• **MATERIAL PROVIDED**:
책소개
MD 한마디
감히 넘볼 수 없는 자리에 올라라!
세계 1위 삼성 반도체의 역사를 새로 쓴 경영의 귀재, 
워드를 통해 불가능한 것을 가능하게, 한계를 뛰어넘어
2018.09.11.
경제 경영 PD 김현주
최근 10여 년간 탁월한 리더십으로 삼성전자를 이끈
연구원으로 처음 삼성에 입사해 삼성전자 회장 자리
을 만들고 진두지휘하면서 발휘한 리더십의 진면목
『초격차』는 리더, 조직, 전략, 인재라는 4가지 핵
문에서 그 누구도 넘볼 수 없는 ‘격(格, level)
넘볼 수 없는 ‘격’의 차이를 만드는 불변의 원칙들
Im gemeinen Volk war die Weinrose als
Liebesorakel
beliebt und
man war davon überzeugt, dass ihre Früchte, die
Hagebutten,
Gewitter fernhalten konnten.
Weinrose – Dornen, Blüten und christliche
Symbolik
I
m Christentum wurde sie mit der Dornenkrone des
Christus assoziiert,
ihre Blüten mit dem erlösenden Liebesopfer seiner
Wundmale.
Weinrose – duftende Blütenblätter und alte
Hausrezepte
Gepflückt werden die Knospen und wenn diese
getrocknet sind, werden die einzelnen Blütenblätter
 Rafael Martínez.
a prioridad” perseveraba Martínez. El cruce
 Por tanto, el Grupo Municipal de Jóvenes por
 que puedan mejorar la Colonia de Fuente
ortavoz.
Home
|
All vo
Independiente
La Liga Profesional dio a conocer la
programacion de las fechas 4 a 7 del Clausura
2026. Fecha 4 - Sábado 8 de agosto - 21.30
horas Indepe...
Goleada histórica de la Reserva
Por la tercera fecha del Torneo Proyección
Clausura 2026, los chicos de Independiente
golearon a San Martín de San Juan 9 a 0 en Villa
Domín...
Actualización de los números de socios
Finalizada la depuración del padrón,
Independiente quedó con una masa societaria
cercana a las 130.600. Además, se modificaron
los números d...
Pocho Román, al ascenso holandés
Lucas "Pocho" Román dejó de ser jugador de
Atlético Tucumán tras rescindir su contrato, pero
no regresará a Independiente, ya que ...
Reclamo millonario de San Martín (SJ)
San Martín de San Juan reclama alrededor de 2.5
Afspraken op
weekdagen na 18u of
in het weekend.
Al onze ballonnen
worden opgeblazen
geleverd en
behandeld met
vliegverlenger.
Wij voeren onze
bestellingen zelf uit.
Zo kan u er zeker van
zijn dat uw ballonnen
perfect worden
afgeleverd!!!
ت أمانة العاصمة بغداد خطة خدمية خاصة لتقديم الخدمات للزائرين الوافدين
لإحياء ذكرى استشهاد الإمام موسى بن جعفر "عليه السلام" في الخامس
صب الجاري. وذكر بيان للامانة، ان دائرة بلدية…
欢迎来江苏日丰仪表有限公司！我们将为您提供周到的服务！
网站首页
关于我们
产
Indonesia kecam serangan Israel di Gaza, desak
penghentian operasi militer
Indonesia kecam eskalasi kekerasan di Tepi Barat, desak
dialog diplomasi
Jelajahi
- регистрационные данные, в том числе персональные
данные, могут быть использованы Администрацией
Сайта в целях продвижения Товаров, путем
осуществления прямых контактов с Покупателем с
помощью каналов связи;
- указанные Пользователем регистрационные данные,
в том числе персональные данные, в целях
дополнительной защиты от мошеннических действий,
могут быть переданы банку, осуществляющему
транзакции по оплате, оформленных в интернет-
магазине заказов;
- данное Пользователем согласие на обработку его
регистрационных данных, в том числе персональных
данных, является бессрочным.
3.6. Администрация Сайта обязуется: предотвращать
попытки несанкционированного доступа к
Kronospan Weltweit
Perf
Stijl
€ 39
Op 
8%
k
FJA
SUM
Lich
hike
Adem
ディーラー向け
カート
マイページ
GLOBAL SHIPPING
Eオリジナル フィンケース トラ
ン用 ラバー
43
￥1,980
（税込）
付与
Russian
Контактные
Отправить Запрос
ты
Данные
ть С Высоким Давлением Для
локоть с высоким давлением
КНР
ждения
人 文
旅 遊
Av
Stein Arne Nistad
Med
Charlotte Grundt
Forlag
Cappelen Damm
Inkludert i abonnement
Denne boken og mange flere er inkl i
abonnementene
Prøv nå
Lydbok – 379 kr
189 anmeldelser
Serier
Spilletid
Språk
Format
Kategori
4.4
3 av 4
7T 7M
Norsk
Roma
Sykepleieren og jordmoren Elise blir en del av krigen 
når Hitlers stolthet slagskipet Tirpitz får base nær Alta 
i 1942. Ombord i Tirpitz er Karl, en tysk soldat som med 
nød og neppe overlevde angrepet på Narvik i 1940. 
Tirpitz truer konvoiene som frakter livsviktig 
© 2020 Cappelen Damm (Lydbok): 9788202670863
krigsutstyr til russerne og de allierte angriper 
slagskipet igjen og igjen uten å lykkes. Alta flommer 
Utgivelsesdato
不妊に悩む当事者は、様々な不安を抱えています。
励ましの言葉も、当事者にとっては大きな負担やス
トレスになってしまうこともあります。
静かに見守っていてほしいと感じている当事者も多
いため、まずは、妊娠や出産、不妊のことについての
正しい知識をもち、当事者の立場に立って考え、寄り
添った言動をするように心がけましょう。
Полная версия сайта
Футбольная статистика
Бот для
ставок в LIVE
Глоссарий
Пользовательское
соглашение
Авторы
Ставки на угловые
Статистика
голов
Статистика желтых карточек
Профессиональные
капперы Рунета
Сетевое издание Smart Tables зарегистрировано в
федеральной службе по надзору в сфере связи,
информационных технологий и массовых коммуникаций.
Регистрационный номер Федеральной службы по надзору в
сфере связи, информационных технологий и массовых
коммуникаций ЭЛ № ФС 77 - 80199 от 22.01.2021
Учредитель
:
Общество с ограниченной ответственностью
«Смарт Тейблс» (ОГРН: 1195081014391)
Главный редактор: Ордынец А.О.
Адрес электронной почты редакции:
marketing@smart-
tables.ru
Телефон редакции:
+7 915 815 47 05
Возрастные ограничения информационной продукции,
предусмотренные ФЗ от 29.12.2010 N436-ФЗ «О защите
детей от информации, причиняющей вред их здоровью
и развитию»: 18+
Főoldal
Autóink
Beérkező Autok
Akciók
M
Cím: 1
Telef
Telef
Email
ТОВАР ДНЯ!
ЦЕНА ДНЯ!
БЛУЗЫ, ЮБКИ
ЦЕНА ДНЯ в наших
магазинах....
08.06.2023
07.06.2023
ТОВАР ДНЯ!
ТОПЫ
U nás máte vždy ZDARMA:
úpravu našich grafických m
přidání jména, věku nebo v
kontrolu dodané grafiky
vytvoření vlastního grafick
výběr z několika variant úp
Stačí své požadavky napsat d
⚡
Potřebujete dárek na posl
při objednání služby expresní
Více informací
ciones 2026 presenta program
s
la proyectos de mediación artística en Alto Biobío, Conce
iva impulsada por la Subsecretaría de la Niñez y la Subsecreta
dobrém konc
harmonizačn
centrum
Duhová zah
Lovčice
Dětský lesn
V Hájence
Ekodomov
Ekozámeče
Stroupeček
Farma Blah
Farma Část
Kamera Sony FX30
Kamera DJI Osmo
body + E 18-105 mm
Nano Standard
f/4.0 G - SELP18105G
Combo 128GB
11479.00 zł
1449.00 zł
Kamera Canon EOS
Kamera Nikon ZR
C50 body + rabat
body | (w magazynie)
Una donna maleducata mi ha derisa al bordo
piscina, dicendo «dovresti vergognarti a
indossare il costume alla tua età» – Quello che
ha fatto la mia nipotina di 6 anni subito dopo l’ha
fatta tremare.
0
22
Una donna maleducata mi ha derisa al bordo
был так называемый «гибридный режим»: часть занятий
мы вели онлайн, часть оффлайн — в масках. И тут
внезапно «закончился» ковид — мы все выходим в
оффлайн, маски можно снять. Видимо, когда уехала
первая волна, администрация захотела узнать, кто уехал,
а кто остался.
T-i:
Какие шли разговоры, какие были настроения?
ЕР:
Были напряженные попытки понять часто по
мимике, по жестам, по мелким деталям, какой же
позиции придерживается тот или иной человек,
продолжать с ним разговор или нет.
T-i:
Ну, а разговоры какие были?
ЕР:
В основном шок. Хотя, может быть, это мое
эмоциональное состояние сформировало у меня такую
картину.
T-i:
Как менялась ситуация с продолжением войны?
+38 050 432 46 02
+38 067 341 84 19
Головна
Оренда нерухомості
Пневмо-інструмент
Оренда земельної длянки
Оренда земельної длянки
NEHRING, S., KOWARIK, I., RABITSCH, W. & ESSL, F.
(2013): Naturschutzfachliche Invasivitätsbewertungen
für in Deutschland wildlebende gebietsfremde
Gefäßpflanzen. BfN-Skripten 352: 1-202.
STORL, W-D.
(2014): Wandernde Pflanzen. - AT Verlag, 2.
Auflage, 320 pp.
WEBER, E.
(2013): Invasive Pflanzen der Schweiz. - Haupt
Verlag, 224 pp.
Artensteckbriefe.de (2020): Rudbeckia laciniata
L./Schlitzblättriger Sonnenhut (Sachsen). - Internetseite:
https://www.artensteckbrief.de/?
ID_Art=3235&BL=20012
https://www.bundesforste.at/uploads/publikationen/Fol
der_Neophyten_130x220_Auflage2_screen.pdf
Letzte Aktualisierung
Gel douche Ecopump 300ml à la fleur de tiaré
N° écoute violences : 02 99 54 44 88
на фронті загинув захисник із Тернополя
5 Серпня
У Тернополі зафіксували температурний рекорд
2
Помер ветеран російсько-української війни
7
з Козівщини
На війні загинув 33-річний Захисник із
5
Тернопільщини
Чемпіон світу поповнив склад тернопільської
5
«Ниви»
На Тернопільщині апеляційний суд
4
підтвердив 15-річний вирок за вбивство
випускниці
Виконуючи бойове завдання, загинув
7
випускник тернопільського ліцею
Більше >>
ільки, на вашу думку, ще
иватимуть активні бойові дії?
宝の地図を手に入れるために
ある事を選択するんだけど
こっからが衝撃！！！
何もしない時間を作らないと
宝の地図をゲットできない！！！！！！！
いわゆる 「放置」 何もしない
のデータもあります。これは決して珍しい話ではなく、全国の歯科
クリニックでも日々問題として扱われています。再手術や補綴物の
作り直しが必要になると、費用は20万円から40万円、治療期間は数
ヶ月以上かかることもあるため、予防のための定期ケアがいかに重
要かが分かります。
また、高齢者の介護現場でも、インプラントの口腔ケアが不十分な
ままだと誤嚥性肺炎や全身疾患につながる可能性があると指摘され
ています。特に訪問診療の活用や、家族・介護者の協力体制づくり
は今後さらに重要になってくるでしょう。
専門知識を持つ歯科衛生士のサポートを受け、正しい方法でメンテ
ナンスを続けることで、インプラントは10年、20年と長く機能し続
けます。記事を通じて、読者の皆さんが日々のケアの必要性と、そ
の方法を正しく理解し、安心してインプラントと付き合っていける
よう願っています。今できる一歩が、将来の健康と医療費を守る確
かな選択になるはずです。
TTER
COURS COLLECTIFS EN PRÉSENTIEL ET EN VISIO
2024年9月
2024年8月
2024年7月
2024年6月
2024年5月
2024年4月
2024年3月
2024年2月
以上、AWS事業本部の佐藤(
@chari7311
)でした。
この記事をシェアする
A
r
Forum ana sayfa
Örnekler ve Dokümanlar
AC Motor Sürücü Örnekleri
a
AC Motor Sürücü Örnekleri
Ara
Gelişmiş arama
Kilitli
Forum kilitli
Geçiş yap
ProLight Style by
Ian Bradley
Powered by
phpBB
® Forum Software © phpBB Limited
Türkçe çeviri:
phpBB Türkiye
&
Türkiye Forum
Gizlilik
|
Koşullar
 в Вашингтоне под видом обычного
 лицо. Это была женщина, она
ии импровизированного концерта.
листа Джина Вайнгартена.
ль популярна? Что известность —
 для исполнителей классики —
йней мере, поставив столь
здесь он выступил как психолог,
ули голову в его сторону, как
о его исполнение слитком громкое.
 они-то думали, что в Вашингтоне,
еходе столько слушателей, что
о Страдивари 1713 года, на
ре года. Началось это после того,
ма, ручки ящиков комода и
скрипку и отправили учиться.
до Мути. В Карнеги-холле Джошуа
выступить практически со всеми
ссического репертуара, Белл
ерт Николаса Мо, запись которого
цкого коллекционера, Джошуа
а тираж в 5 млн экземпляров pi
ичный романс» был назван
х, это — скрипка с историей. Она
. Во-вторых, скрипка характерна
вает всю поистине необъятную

• **EXERCISE OBJECTIVE**:
Exactly as they appear above, write out the line containing "о его исполнение слитком громкое." and each line that comes after it in the records.

• **SOLUTION BELOW**:
о его исполнение слитком громкое.
 они-то думали, что в Вашингтоне,
еходе столько слушателей, что
о Страдивари 1713 года, на
ре года. Началось это после того,
ма, ручки ящиков комода и
скрипку и отправили учиться.
до Мути. В Карнеги-холле Джошуа
выступить практически со всеми
ссического репертуара, Белл
ерт Николаса Мо, запись которого
цкого коллекционера, Джошуа
а тираж в 5 млн экземпляров pi
ичный романс» был назван
х, это — скрипка с историей. Она
. Во-вторых, скрипка характерна
вает всю поистине необъятную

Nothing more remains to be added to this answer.